Older adults stepped more often in response to platform translations during standing compared to younger adults, indicating their decreased balance performance. We found that stepping threshold, but not the reliance on hip or COP strategies was associated with step incidence. The increased step incidence was associated with experimental measures of strength, visual acuity and the sensory organization test preference score, which quantifies the ability to suppress conflicting sensory information. Yet, only the sensory organization test preference score correlated with the stepping threshold. Using stochastic optimal control simulations we estimated parameters describing sensory and motor noise in our neuro-musculoskeletal model, which we used in predictive simulations of reactive balance responses to platform translations.
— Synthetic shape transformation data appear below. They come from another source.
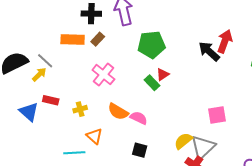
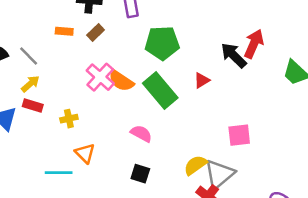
orange rectangle: (73, 40) -> (64, 31), size x0.6
yellow arrow: (39, 74) -> (30, 84), moved
red triangle: (163, 74) -> (202, 80), moved
green rectangle: (152, 83) -> (160, 91), size x1.8
orange semicircle: (118, 112) -> (121, 81), moved

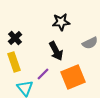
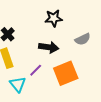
black arrow: (56, 51) -> (49, 47), turned -54

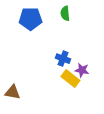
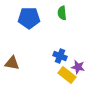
brown triangle: (13, 92) -> (12, 63), moved

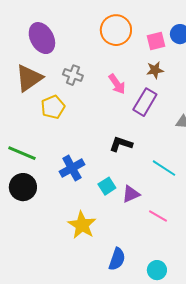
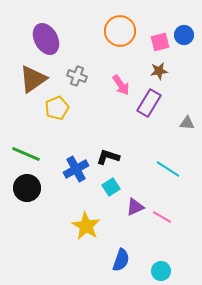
black L-shape: (121, 144) -> (108, 157), moved
purple triangle: (131, 194) -> (135, 207), moved

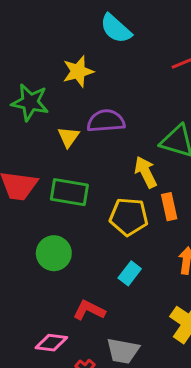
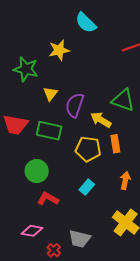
purple semicircle: (106, 121) -> (75, 105), moved, turned -70
yellow arrow: (146, 172) -> (101, 120), turned -35
red L-shape: (89, 310) -> (48, 199), moved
Assuming optimal sensory reweighting, our simulations suggested that older adults can compensate for both increasing visual and vestibular noise to maintain reactive balance performance in response to support-surface translations. In simulation, decreased strength limited the efficiency of the COP strategy, which would induce increased step incidence for the highest perturbation magnitudes, but we did not observe age-related changes in the COP strategy in experiments.  Therefore, it remains unclear whether strength might have contributed to limited reactive balance performance in our group of older adults. Taken together, our blended experimental-computational approach suggest that healthy older adults may be able to adapt to alterations in sensory and motor noise, but that they may lack the ability to rapidly adjust their balance control strategy to a different context. A different context refers to a different movement task (e.g. standing and walking) or a different type of perturbation during the same task (e.g. platform translations vs platform rotations or translations in different directions). Further modeling developments are needed to capture the ability to adjust balance control to different contexts, which was measured here by the sensory organization test preference sub scores.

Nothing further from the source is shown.